# What do i do???



## er1kahernandez (Jun 1, 2009)

I am 23 years old, just moved to USA from Canada, to be with my boyfriend, we used to see each other, every other weekend and it was a little to rough on us, I moved in with him on January 2nd, right after new years eve, when i just got here, i noticed he left all the time with out telling me where or how long he was going to be gone for, and most of the times he was gone for more than 3 hours, I like to talk and have an open communication, i grow in a fairly big city, and he was raised in a very little town between farms, fishing, hunting and all that kind of things. Well i talked to him and told him it bothered me what he was doing, he was pretty understanding and said he would try to be better, but 2 months went by and i didn't see any difference, than i started getting upset about it, but always trying no to argue, 3 and months after i moved in i realize i was 4 months pregnant, i didn't know cuz i was using birth control, i really didn't wanted a baby and i wasn't ready for it, so i talked to him, and he said it was wonderful, he was very exited and happy, the between us will no so good at the time, and i was starting to think that moving in wasn't the best idea, i wanted to go back to Canada, I told him the way i felt and that i didn't wanted the baby I wanted to have an abortion, he told me not to do it, he said everything would be OK, that we will be happy and we will have a family, he said thats what he wanted the most, i saw him very happy and i always new i would be a good mom, so i stayed pregnant.

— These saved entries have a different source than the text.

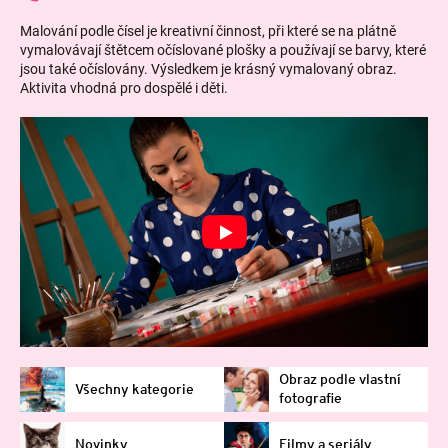
Malování podle čísel je kreativní činnost, při které se na plátně
vymalovávají štětcem očíslované plošky a používají se barvy, které
jsou také očíslovány. Výsledkem je krásný vymalovaný obraz.
Aktivita vhodná pro dospělé i děti.
Obraz podle vlastní
Všechny kategorie
fotografie
Novinky
Filmy a seriály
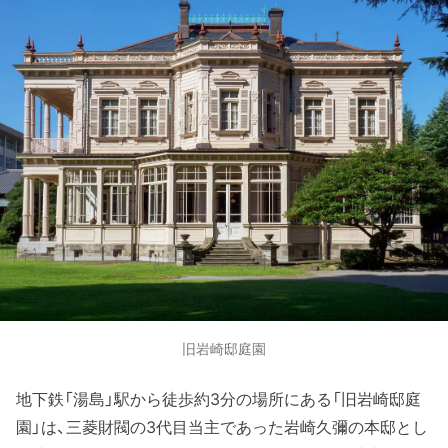
旧岩崎邸庭園
地下鉄「湯島」駅から徒歩約3分の場所にある「旧岩崎邸庭
園」は、三菱財閥の3代目当主であった岩崎久彌の本邸とし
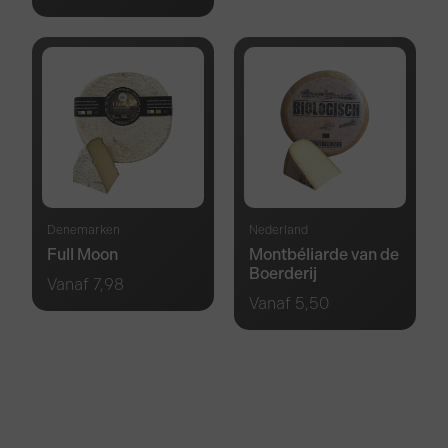
Denemarken
Nederland
Full Moon
Montbéliarde van de
Boerderij
Vanaf
7,98
Vanaf
5,50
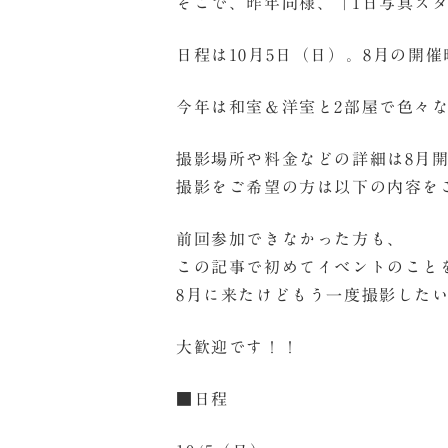
そこで、昨年同様、「1日写真ス
日程は10月5日（日）。8月の開
今年は和室＆洋室と2部屋で色々な
撮影場所や料金などの詳細は8月
撮影をご希望の方は以下の内容をご
前回参加できなかった方も、
この記事で初めてイベントのこと
8月に来たけどもう一度撮影した
大歓迎です！！
■日程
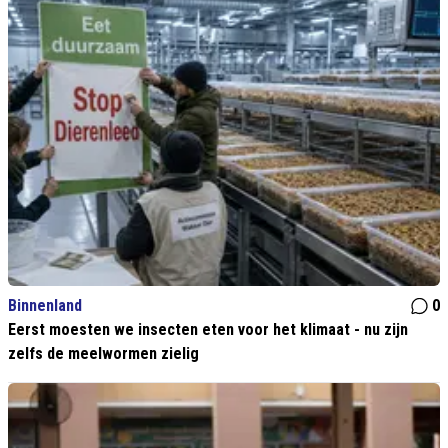
Binnenland
0
Eerst moesten we insecten eten voor het klimaat - nu zijn
zelfs de meelwormen zielig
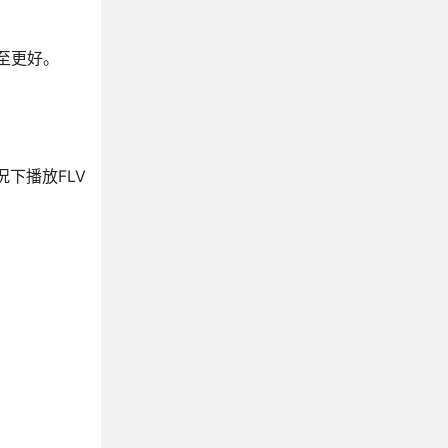
甚至更好。
况下播放FLV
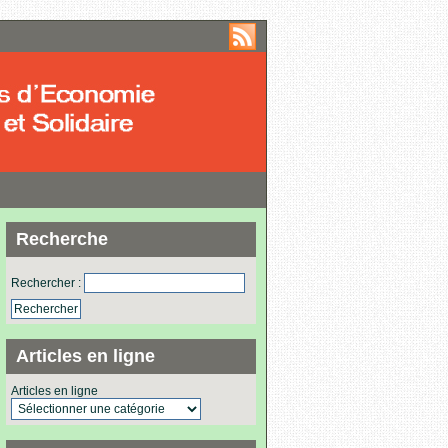
Recherche
Rechercher :
Articles en ligne
Articles en ligne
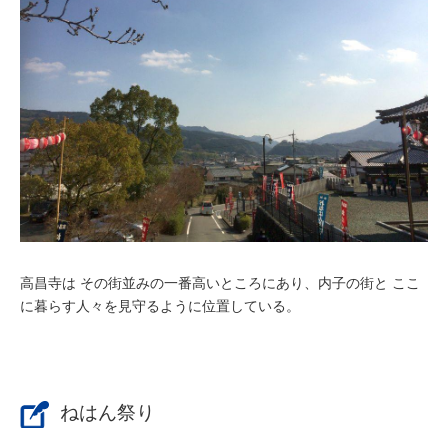
高昌寺は その街並みの一番高いところにあり、内子の街と ここ
に暮らす人々を見守るように位置している。
ねはん祭り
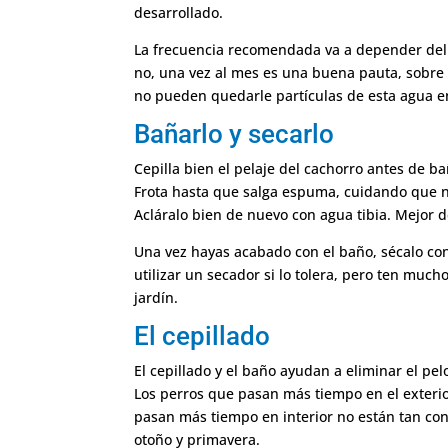
desarrollado.
La frecuencia recomendada va a depender del ti
no, una vez al mes es una buena pauta, sobre 
no pueden quedarle partículas de esta agua en 
Bañarlo y secarlo
Cepilla bien el pelaje del cachorro antes de 
Frota hasta que salga espuma, cuidando que n
Acláralo bien de nuevo con agua tibia. Mejor d
Una vez hayas acabado con el baño, sécalo con
utilizar un secador si lo tolera, pero ten much
jardín.
El cepillado
El cepillado y el baño ayudan a eliminar el pe
Los perros que pasan más tiempo en el exterio
pasan más tiempo en interior no están tan con
otoño y primavera.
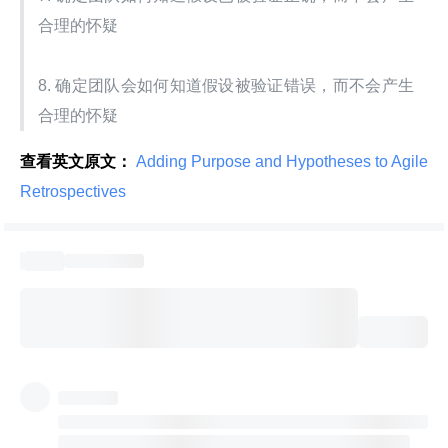
合理的怀疑
8. 确定团队会如何知道假设被验证错误，而不会产生
合理的怀疑
查看英文原文：
 Adding Purpose and Hypotheses to Agile 
Retrospectives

Now i am 6 months and 2 weeks pregnant and the things have gotten worse, I love going to the bar and doing stuff out of home, but now i spend at lease 6 days a week at home, he haven't been working since Feb 2009, so i think he should be at home more often, I am really home sick, and hormones aren't helping me right now, he goes out to see his friends every day and pretty much every weekend to the bars, I have never been asked to go with, he plays soft ball on the weekends and some weekdays, and because I'm at home all the time i want to go see him playing but he always ask me not to, i ask him to do things with me even things like do groceries together but he always say yes, and an hour or 2 before we have to go he ask me to go by my self. He just doesn't want to so anything with me, and I'm at home all day long bored and crying most of the time, he's got pretty nasty with me, if i talk to him and explain th Way i feel, he just stands up and leaves, or gets mad and tell me he doesn't love me and he couldn't care less about me, the next day he comes and ask me to forgive him and tells me he loves me and that he wants to be with me for ever and be a good father for our baby girl, but he has lied so much and hurt me so much that i really don't believed him, I want to leave, but it breaks my heart to think that my baby wont have a father, and i think i would feel guilty for the rest of my life, I do love him, but now the most important thing for me is my baby, and i now been stressed out crying and arguing is not good her, i don't know what to do, i love him but i have no trust for him any more and i i don't think i would get it back.

Its really hard for me to think that i can be a single mom and not been able to cope with all that, i am 23 years old and i know i deserved some one who wants to be with me and do things with me, but its very hard to leave him and it is even hard to think that i can leave like this the rest of my live, feeling i have to beg for a hug or sensibility from him.

I want my baby to be happy, but i don't know if to be with him would make her happy, and to be away would.


----------



## Blanca (Jul 25, 2008)

when i moved with my H i was exceptionally clingy. I always wanted to be with him and he was always running off doing something else. for months i sat in an empty apartment all alone. i finally got a job and then i would come home from work to an empty apartment. I didnt even have a phone at the time so I had no idea where he was or when he was coming back. it was so hard. i would sit up all night crying. 

and he didnt even care. he says he did, but he didnt. how could he. he had never given up anything for anyone in his whole life. one night i asked him if he would move with me if i got a job somewhere else and he said probably not. that really cut me right to the core. My sacrifice meant nothing to him. 

We fought constantly and i threatened to leave all the time. He started to quit doing all the things he liked and would stay home with me. we'd just fight. so even when he was home we were miserable. Now he's starting to do the things he loves again because im realizing he's just miserable and im still miserable even when he's here. 

we are doing better now. we fought more then anyone i know in our first four years together. he went to counseling, i went to counseling, we read a boundary book together, and we're both mellowing out.


----------



## preso (May 1, 2009)

I believe there are some laws about this...
and if he brings you here from another country, he has certain obligations other than the child support he will have to pay. 

You need to see a lawyer, if you cant afford one, check into legal aide.


----------